I wish we were more like British television, where series are very limited and tell complete stories as opposed to 22-episode seasons where shows drag out plots or recycle plots just to keep the show on the air.

Oh man I so enjoyed Revenge as well and then it got weird.
 
When characters start to do things that are just unbelievable or just "out of character" on a regular basis, then I start to lose interest.

That's my breaking point. House of Cards and The Handmaiden are two that come to mind where one of the main characters did something so out of character and illogical it just ruined it for me.

Otherwise when a show becomes a cliche, like the Walking Dead.
 
  • Like
Reactions: ISU3PtLand
Thanks so much to @Farnsworth for this topic!

“At what point do you give up on a show you are interested in? Do you feel the need to hold out to see how it ends?”

I will let him give his example, but I tend to be sort of a completionist - with books, movie series, and TV shows. There was no reason to watch the last season of Scrubs, but I had committed to it.

How about you?
I watched The Walking Dead until the bitter end. I had to see how they ended it. Sadly I couldn't tell you any details of what happened.
 
Thanks so much to @Farnsworth for this topic!

“At what point do you give up on a show you are interested in? Do you feel the need to hold out to see how it ends?”

I will let him give his example, but I tend to be sort of a completionist - with books, movie series, and TV shows. There was no reason to watch the last season of Scrubs, but I had committed to it.

How about you?
I am definitely a completionist unless the show is really bad. My wife is not, so we drop out of a lot of shows that I'd otherwise watch. My main problem is that I'm not really a big TV guy when left to my own devices, so I usually don't go back and finish them on my own.
 
  • Agree
Reactions: Angie
I am definitely a completionist unless the show is really bad. My wife is not, so we drop out of a lot of shows that I'd otherwise watch. My main problem is that I'm not really a big TV guy when left to my own devices, so I usually don't go back and finish them on my own.

My wife and I used to watch ER and every season got more and more ridiculous, but she watched it so I did. Grey's Anatomy broke me. As you can tell my wife loves medical shows and so I watched the first few seasons with her, but omg....I found myself tense at the end of the show because the situations and characters were so bad. Now, especially with streaming shows so hit and miss, I can drop something pretty easy.
 
My wife and I used to watch ER and every season got more and more ridiculous, but she watched it so I did. Grey's Anatomy broke me. As you can tell my wife loves medical shows and so I watched the first few seasons with her, but omg....I found myself tense at the end of the show because the situations and characters were so bad. Now, especially with streaming shows so hit and miss, I can drop something pretty easy.

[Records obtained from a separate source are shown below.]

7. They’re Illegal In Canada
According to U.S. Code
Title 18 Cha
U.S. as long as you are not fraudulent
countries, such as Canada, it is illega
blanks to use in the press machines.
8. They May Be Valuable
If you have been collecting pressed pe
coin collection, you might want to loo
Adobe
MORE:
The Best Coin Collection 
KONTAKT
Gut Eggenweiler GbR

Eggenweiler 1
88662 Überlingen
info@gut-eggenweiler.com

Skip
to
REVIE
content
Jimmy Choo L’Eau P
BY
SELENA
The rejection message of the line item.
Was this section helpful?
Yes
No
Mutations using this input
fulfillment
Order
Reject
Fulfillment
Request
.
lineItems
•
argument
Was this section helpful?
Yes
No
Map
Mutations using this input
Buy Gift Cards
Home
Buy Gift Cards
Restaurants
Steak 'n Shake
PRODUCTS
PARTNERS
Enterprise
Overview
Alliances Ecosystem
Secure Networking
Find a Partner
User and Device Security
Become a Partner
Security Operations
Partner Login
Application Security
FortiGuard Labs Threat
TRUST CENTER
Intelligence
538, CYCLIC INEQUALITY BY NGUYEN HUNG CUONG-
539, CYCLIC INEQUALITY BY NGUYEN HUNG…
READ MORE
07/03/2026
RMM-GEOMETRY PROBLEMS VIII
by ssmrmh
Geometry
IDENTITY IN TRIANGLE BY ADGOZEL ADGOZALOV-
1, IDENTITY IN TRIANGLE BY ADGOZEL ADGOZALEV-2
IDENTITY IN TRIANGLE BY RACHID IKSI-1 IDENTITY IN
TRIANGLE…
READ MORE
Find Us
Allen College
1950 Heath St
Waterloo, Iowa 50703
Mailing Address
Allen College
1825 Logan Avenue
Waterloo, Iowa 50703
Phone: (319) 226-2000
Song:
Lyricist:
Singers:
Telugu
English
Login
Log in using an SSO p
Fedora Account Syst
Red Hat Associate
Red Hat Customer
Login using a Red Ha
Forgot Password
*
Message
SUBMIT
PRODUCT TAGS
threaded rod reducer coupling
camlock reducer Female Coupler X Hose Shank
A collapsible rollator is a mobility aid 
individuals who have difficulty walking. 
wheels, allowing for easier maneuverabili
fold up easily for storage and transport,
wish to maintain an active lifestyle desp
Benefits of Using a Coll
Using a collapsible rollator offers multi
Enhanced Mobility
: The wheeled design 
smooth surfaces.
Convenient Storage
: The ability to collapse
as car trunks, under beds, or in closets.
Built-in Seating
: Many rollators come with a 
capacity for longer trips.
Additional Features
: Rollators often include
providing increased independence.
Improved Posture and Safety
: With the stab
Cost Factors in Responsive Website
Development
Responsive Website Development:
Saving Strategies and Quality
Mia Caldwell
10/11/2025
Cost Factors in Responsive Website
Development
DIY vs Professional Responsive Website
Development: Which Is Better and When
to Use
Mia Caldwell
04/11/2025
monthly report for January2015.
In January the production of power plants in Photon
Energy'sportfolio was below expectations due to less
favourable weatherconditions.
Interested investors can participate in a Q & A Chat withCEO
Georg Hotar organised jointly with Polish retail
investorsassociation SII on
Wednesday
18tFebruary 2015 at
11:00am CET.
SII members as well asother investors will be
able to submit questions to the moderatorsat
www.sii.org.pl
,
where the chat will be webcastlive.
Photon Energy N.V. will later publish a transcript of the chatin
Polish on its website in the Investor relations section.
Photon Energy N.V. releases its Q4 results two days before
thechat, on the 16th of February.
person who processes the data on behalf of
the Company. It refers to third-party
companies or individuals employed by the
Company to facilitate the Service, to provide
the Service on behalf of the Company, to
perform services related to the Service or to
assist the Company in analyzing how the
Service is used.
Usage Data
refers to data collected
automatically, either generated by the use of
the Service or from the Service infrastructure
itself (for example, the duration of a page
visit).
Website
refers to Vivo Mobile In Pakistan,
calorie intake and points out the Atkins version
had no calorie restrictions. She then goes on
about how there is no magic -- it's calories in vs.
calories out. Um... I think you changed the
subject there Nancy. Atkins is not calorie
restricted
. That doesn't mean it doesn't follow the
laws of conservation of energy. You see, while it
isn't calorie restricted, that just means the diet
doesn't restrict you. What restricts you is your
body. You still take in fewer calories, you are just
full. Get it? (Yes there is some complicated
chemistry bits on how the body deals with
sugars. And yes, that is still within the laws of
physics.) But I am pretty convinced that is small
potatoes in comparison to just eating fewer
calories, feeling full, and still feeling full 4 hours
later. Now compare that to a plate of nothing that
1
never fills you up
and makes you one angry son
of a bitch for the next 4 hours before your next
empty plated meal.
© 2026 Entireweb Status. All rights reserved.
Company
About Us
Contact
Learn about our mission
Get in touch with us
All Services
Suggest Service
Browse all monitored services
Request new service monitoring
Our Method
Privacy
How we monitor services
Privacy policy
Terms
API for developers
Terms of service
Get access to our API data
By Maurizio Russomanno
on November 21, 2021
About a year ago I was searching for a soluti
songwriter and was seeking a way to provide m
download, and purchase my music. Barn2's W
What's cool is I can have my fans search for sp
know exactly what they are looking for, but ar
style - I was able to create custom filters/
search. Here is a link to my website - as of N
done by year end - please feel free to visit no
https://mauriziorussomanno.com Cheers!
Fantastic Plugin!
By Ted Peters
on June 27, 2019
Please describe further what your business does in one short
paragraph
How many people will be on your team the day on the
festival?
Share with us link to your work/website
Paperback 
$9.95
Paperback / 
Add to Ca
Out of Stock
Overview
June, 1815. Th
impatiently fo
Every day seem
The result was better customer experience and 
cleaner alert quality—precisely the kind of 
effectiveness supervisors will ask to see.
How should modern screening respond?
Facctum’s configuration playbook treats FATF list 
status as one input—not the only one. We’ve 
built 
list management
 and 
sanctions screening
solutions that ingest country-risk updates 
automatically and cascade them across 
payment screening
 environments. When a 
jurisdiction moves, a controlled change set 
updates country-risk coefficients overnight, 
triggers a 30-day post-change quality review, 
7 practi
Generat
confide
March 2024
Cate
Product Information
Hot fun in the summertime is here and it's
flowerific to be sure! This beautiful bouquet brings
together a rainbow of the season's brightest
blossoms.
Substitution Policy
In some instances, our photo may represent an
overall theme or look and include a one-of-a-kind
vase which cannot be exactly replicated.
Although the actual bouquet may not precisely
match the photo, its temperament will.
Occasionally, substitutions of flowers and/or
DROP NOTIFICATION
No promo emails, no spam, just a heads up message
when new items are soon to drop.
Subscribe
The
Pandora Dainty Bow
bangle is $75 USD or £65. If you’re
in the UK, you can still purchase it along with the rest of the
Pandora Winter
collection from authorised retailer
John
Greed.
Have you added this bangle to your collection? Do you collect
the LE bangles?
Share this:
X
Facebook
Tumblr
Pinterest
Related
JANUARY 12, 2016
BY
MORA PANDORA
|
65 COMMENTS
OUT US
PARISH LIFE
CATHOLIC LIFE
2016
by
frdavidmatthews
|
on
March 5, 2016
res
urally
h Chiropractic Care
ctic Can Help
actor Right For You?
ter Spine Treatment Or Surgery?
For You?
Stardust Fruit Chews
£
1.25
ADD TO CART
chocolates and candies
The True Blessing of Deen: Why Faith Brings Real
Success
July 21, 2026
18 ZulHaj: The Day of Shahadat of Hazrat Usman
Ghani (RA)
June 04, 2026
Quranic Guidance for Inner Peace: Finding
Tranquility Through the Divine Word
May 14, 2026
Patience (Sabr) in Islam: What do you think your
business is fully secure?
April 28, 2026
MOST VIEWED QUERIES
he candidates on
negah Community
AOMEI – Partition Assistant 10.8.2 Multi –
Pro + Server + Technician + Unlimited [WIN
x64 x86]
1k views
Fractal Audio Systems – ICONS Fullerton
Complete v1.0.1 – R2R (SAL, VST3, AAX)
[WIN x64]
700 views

OMG, the first 4-5 seasons of ER were as good as tv gets. It was the first medical show that treated its audience like adults and didn't take up time having to explain the medical jargon. They just threw it out there and trusted their audience to be smart enough to follow along.

One time I had to go to an actual ER and asked if they were going to order a "CBC chem 7 or 20". The doctor told me I was watching too much ER. We had a good laugh about it.
 
Last edited:
  • Like
Reactions: somecyguy
House of Cards.

The first couple seasons are great but man how awful did that show get? Yet I watched to the bitter, and I do mean bitter, end.
 
I was into Walking Dead, but once I realized it was just going to keep going I totally bailed. A serious show has maybe 5-6 seasons before you need to finish the story.

I stuck out How I Met Your Mother because I felt invested. I kinda hated the how the last season made the mother totally irrelevant and the entire thing was a set up to make Ted and Robin fully happen, which is what you assumed would happen for the bulk of the series. That could have easily been a 5 seasons show.